DE574500C - High pressure pipe - Google Patents

Description

The invention relates to a pipe for high pressure lines or the like. Made of thin sheet steel, which is made of several layers, pre-tensioned wire armouring is provided. The tube made of sheet steel forms a -resistant Base body and a support for the steel wire wrapping. It is now Tubes made of thin sheet steel have been known and proposed which are made with a one or more layers of pre-tensioned wire armouring are provided as protective wrapping.

Compared to these known pipes, what is new is the pipe for high pressure lines according to the invention to see that of the individual steel wire layers the first from the inside under the highest, the following each tinter less tension be applied. As a result of the winding, each wire wound with tension becomes the tension of the previous wire layer change that in the final state at rest the last wire winding under the highest, the first is under the least tension. Preserved at the highest internal pressure of the pipe the individual windings all have a voltage that is as uniform as possible.

The wrapping wires are made of high resistance steel; they have 'an increased Limit elasticity which is higher than that of the pipe. The cross section of the wires is round, square or rectangular, their thickness is about 1 to 3 mm.

The wrapping is made up of a series of endless turns, one on top of the other. and right next to each other. The cross section of the wires, the number of The turns and the spacing in each layer are given by calculation depending on the situation Conditions determined.

In order to carry out the winding under different tension of the wires, a known winding device used and'die tension of the wires for each Position by different weights attached to the wire to be wound, or effected by an adjustable braking device.

It goes without saying that this winding with steel wire - not only for pipes, but also in containers and the like of any kind that are exposed to internal pressures will.

Fig. Ι shows a longitudinal section through a tube that is resistant to internal pressure

is capable of having angled end pieces in cross-section, reinforced by an iron Washer.

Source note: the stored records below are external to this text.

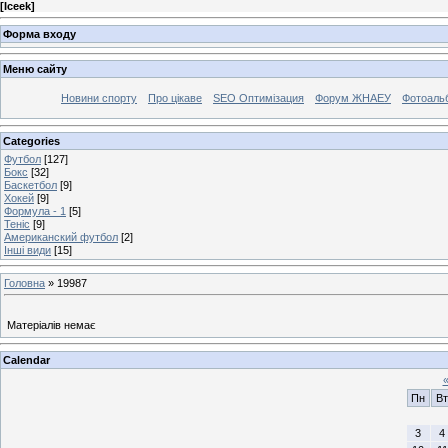
[
Iceek
]
Форма входу
Меню сайту
Новини спорту
Про цікаве
SEO Оптимізация
Форум ЖНАЕУ
Фотоаль
Categories
Футбол
[127]
Бокс
[32]
Баскетбол
[9]
Хокей
[9]
Формула - 1
[5]
Теніс
[9]
Американский футбол
[2]
Інші види
[15]
Головна
»
19987
Матеріалів немає
Calendar
Пн
Вт
3
4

Fig. 2 shows the same pipe reinforced with angle iron.

Fig. 3 shows a section perpendicular through the pipe. .

Fig. 4 shows a longitudinal section through the tube, which is provided with longitudinal rods connected to the end pieces by wrapped steel wire.

Fig. 5 reproduces a section. XX of Fig. 4, perpendicular to the pipe axis.

Fig. 6 shows the angled end piece in section that goes through. Layers of steel wire reinforced is.'

Fig. 7 shows schematically the arrangement for winding the steel wire under variable Tension from the changing weight.

Fig. 8 shows the general shape of the stress curve for a pipe radius oa = P.

The voltage curve should first be explained.

In order to obtain a tube made of thin sheet steel with wire layer armor according to the invention, it is necessary that the wires work under the internal pressure with the same tension that has been determined in advance. This is achieved by the way the wires are wound, the tension of which is variable from one layer to the other according to a certain law, while the length is the same. Fig. 8 shows the general shape of the stress curve for a pipe radius oa = P.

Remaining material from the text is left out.